Set in Baltimore during the late 1950s and early 60s, Hairspray follows the dreams of Tracy Turnblad, a larger than life teenager who dreams of nothing more than being a regular dancer on the legendary Corny Collin’s dance show on TV, but Hairspray isn’t scared of tackling some big themes, racial segregation being the biggest, with a message that rings strong throughout. Don’t be ashamed of who you are or what you want to become, that everyone is equal and should be treated the same.
Wittman &Shaiman (the same team behind the songs in TV’s Smash) have created a musical full of catchy songs and power ballads, from the opening number ‘Good Morning Baltimore’ to the show stopping ‘I Know Were I’ve Been’ beautifully delivered by Sandra Marvin as Motormouth Maybelle in a performance that gained its own standing ovation during the production, there really is something for everyone in this show.
Freya Sutton making her professional debut in the title rôle of Tracy Turnblad is a revelation, she carries the show with her larger than life personality and incredible stage presence and with powerhouse lungs to match, what really is there to dislike? Playing in front of a home crowd is always going to be special and for Marcus Collins (Seaweed) this was his night, he manages to captivate the crowd with sizzling shimmy’s and velvety vocals.
Following in the footsteps of Michael Ball, Brian Connelly and Phil Jupitus is no easy feat but TV personality Mark Benton fills the larger than life character of Edna Turnblad with aplomb, he gives the character a much needed roundness and believability and plays the laughs with excellent comic timing. Strong support is also given from Lucy Benjamin and Gemma Sutton as mother and daughter team Velma and Amber Von Tussle while Lauren Hood manages to steal most scenes she delivers with a fantastic portrayal of Penny Pingleton.
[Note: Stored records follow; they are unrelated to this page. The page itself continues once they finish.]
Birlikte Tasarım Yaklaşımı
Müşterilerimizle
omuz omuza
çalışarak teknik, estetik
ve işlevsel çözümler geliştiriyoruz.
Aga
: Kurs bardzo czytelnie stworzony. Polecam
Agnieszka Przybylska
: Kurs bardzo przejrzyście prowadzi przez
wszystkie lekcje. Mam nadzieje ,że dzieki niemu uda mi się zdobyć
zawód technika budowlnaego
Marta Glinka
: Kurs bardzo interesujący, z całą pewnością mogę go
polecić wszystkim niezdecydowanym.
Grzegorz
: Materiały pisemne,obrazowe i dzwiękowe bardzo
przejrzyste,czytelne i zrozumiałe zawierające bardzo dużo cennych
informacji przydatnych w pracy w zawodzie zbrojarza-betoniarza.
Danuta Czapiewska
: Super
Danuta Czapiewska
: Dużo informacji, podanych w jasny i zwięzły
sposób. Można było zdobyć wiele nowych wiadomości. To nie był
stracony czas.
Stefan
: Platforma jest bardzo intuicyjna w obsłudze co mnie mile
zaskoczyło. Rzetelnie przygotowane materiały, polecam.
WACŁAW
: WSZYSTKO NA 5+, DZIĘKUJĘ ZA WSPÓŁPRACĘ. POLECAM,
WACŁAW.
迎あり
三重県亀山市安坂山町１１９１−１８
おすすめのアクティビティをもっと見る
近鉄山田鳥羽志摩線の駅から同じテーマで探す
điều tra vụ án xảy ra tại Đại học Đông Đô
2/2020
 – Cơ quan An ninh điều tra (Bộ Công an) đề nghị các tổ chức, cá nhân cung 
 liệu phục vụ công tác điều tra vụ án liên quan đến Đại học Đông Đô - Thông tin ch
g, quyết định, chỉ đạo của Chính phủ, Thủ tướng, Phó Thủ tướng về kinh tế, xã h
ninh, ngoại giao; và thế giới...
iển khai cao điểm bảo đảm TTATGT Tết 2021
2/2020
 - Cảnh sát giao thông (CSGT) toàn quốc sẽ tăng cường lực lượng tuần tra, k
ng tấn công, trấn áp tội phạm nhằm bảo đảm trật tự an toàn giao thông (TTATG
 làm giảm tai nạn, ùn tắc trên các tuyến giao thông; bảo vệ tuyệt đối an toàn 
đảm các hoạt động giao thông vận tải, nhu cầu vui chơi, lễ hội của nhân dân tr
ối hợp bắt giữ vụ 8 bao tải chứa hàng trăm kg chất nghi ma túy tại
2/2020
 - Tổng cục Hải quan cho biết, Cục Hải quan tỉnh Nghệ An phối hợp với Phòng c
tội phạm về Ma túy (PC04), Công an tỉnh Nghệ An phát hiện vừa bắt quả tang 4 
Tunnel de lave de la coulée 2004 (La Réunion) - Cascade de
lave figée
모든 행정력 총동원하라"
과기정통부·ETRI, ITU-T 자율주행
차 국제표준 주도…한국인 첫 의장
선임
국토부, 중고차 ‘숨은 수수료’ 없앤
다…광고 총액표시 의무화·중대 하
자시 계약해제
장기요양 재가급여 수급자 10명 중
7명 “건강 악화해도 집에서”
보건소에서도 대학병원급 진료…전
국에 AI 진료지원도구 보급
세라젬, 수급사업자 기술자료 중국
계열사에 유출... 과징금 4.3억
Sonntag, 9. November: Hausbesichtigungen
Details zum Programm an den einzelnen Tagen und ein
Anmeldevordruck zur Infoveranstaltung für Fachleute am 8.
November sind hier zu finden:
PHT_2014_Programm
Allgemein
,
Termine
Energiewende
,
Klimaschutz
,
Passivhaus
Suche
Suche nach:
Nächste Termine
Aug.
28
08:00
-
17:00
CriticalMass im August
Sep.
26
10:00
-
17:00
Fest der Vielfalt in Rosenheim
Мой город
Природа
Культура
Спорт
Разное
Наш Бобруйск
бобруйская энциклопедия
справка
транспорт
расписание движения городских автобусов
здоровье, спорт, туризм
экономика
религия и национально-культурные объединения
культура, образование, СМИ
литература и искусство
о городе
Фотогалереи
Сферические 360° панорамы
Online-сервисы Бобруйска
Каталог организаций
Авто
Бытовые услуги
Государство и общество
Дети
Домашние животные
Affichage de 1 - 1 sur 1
The ensemble are drilled to musical and chorographical excellence and deliver performances that would make even the fittest of performers sweat just by watching them. Jack O’Brien’s direction combined with Jerry Mitchell’s fun choreography means Hairspray never lacks pace or precision, if one was to pick fault with the production it would be that some of the rôles are played a little over the top, whichoccasionallyjars against the rest of the production.
However little niggles aside, Hairspray once again proves that the regions can have the best on their doorsteps and you don’t have to pay in excess of £100 a ticket to have a sensational night out at the theatre.